Supplied records section start

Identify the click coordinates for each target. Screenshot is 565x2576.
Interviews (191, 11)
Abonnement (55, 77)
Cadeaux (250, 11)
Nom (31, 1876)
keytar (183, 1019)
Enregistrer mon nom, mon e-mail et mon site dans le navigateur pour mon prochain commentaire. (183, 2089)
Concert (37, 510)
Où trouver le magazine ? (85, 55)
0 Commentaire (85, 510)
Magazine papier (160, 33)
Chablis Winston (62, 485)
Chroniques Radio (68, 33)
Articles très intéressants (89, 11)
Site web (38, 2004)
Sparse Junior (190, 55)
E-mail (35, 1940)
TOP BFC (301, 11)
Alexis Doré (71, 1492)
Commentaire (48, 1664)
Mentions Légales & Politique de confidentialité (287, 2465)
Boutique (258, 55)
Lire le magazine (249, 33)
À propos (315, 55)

Supplied records section end
Supplied records section start

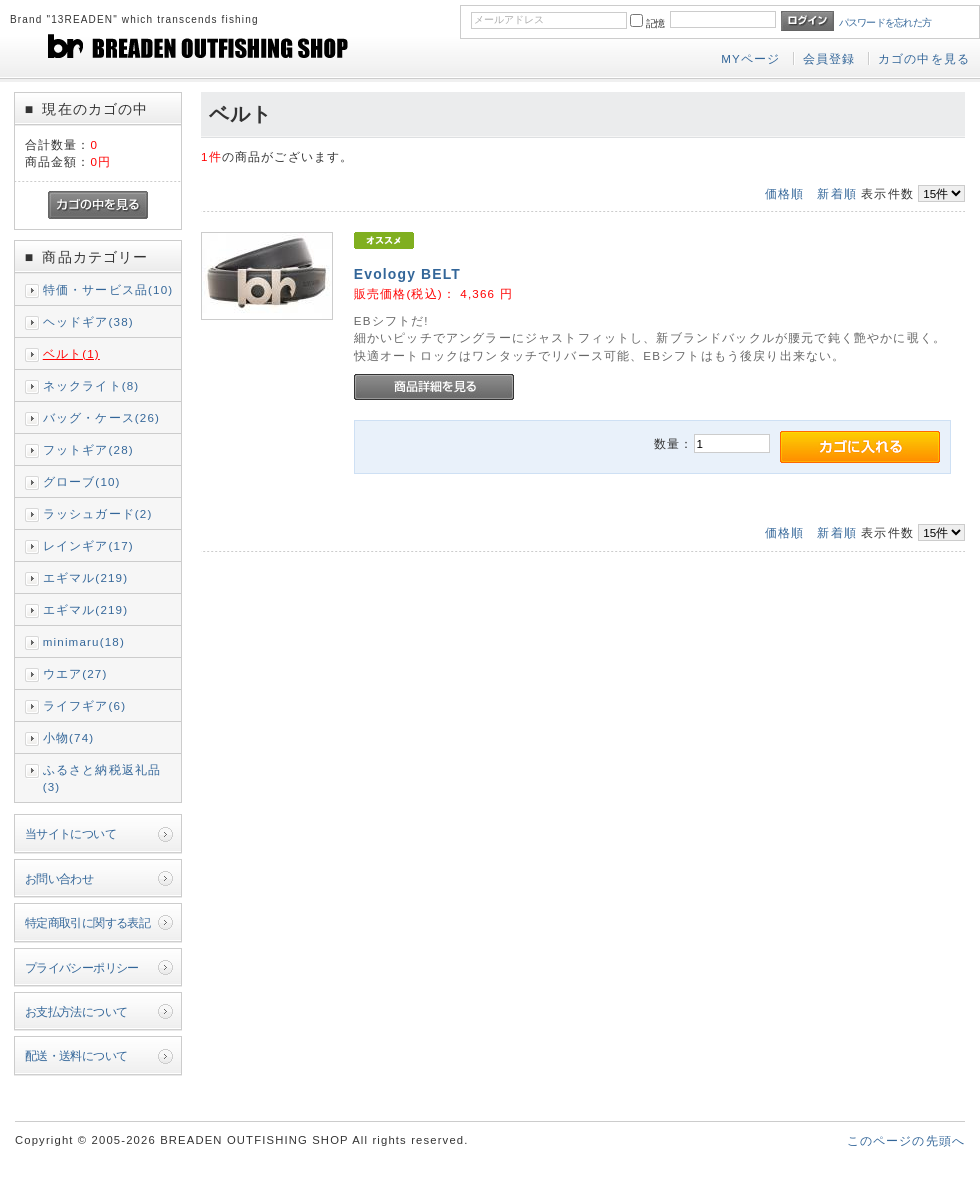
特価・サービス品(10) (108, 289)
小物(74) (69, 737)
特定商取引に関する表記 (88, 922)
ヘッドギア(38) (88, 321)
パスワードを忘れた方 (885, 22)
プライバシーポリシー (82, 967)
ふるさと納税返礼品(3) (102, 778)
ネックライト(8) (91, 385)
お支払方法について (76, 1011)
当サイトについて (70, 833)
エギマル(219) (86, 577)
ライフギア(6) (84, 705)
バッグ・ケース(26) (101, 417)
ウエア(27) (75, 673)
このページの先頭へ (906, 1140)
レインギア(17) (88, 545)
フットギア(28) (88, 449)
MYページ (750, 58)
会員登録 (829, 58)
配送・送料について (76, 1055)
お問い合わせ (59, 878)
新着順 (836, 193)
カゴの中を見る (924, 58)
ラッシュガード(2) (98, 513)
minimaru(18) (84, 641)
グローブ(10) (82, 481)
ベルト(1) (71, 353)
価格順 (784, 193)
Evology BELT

Supplied records section end
Supplied records section start

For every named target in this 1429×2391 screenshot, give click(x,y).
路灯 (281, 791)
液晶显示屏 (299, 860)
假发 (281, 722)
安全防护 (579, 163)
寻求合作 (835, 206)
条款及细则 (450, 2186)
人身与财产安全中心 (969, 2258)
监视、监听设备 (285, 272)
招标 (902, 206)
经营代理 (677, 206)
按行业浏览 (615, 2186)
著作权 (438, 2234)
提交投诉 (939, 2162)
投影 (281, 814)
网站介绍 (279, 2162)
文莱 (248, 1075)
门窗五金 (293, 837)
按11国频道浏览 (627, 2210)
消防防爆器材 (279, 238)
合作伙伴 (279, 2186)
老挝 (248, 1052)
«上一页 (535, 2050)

Supplied records section end

### Task description:
From the listing above, the lines starting with the one that has "Identify the click" and running through the one that has "Chroniques Radio (68, 33)" should be copied exactly, ends included.

### The completed task:
Identify the click coordinates for each target. Screenshot is 565x2576.
Interviews (191, 11)
Abonnement (55, 77)
Cadeaux (250, 11)
Nom (31, 1876)
keytar (183, 1019)
Enregistrer mon nom, mon e-mail et mon site dans le navigateur pour mon prochain commentaire. (183, 2089)
Concert (37, 510)
Où trouver le magazine ? (85, 55)
0 Commentaire (85, 510)
Magazine papier (160, 33)
Chablis Winston (62, 485)
Chroniques Radio (68, 33)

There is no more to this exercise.